In a bid to search for the lost Eagle, the gold standard, Marcus and Esca embark on a treacherous journey beyond the boundaries of the known world or the Roman world that is and there the colonizer becomes the colonized by the savage and ruthless seal tribe. In order to survive Esca makes Marcus his slave in the face of the savage tribe who have taken the gold standard as their own, a glorified object to be worship in pagan rituals. Although not entirely historically accurate, The Eagle is very engaging ethnographically recreating a world of Britain centuries before William the Conqueror invaded the island in 1066, displaying a barbaric land inhabited by various druid and Celtic tribes who were adverse to their Roman colonizers seizing their land especially those in ancient Scotland.
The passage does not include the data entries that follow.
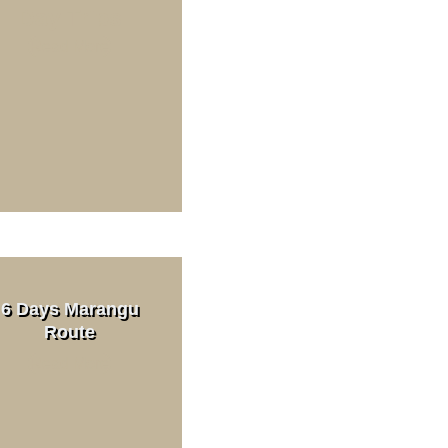
Day Trips
ration
Read More
ri Cost
 sharing
6 Days Marangu
Route
Read More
The Eagle is about men conquering other men through violence and colonization, about honour lost and dignity regained. It’s a male bonding journey about a master and servant who through their journey beyond Hadrian’s Wall help each other gain both honour, respect and freedom.
While all this sounds vaguely homoerotic, it certainly is. Especially with Channing Tatum as the muscular and brawny Marcus being assisted by the instinct driven and supple Esca, as they battle savage tribes, their own repressed longings for each other and their respective dead fathers is played out in a bitterly cold and vicious but breathtaking landscape of Scotland, a land well beyond the borders of the Roman Empire and beautifully captured by director Kevin Macdonald, showing his passion for his native Scotland.
The Eagle does not fare as well as Ridley Scott’s masterpiece Gladiator, but with all the sword fighting, bloodletting and adventure is well worth watching if not for a peek into a little documented epoch of the Roman conquest of Britain before the realm of monarchy and the equally savage rules of subsequent Kings and Queens from the despotic Richard III to Henry VIII, from the victorious Elizabeth I to Victoria. Like all magnificent and faded empires, both Roman and British alike, have suffered their decline by the infiltration of barbarians and the inability to keep such a vast colonial Empire eternally fortified.